3.1. Distribution

3.1.1. Features

A quasardb cluster is a peer-to-peer distributed hash table based on Chord. It has the following features:

Distributed load
The load is fairly and automatically distributed amongst the nodes of the cluster
Optimized replica usage
For reads, the nearest replica is used
Automatic configuration
Nodes organize themselves and exchange data as needed
Integrated replication
Data can be replicated on several nodes for increased resilience
Fault tolerance
The failure of one or several nodes does not compromise the cluster
Transparent topology
A client queries the cluster from any node without any concern for performance

3.1.2. Principles

3.1.2.1. Nodes

To be properly operated a ring needs to be stable (see Fault tolerance).

A ring is stable when each node is connected to the proper successor and predecessor, that is, when all nodes are ordered by their respective ids. Each node requires an unique id that may either be automatically generated or given by the user (see quasardb daemon).

If a node detects that its id is already in use, it will leave the ring.

Each node periodically checks the validity of its successor and predecessor and will adjust them if necessary. This process is called stabilization.

3.1.2.2. Entries

Each entry is assigned an unique ID. This unique ID is a SHA-3 of the alias.

The entry is then placed on the node whose ID is the successor of the entry’s ID. If replication is in place, the entry will also be placed on the successor’s successor.

When a client queries the cluster, it locates the node that is the successor of the entry and queries that node.

As of quasardb 1.2.0, if the cluster uses Data replication, read queries are automatically load-balanced. Nodes containing replicated entries may respond instead of the original node to provide faster lookup times.

3.1.2.3. Stabilization

Each node periodically “stabilizes” itself.

Stabilizing means a node will exchange information with its neighbors in order to:

  • Make sure the neighbors (the successor and the predecessor) are still up and running
  • A new node isn’t a better successor than the existing one

In a sane, stable cluster, the time required to stabilize is extremely short and does not result in any modification. However, if one or several nodes fail or if new nodes join the cluster, stabilization will migrate data and change the neighbors (see Data migration).

Thus the stabilization duration depends on the amount of data to migrate, if any. Migrating data is done as fast as the underlying architecture permits.

The interval length between each stabilization can be anywhere between 1 (one) second and 2 (two) minutes.
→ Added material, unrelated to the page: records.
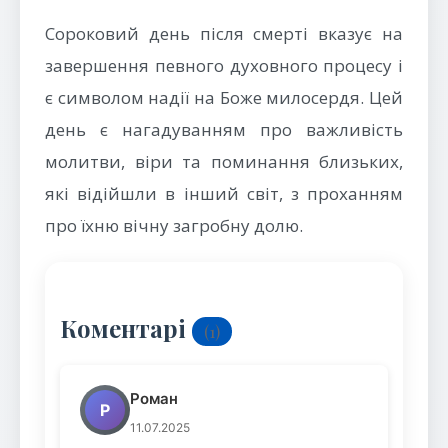
Сороковий день після смерті вказує на
завершення певного духовного процесу і
є символом надії на Боже милосердя. Цей
день є нагадуванням про важливість
молитви, віри та поминання близьких,
які відійшли в інший світ, з проханням
про їхню вічну загробну долю.
Коментарі
(1)
Роман
Р
11.07.2025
When the node evaluates its neighbors in the cluster are stable, it will increase the duration between each stabilization check. On the contrary, when its neighbors are deemed unstable, the duration between stabilization checks will be reduced.

Tip

Stabilization happens when bootstrapping a cluster, in case of failure or when adding nodes. It is transparent and does not require any intervention.

3.1.2.4. Data migration

3.1.2.4.1. Migration Timing

Data migration only occurs when a new node joins the ring. If the new node is the successor of keys already bound to another node, data migration will take place. Data migration occurs regardless of data replication, as it makes sure entries are always bound to the correct node.

Note

Data migration is always enabled.

Nodes may join a ring when:

  1. In case of failure, when the node rejoins the ring upon recovery
  2. When the administrator expands the cluster by adding new nodes

Removing nodes does not cause data migration. Removing nodes results in inaccessible entries, unless data replication is in place (see Data replication).

3.1.2.4.2. Migration Process

At the end of each stabilization cycle, a node will request its successor and its predecessor for entries within its range.

More precisely:

  1. N joins the ring by looking for its successor S
  2. N stabilizes itself, informing its successor and predecessor of its existence
  3. When N has both predecessor P and successor S, N request both of them for the [P; N] range of keys
  4. P and S send the requested keys, if any, one by one.

Note

Migration speed depends on the available network bandwidth. Therefore, a large amount of data (several gigabytes) to migrate may negatively impact performances.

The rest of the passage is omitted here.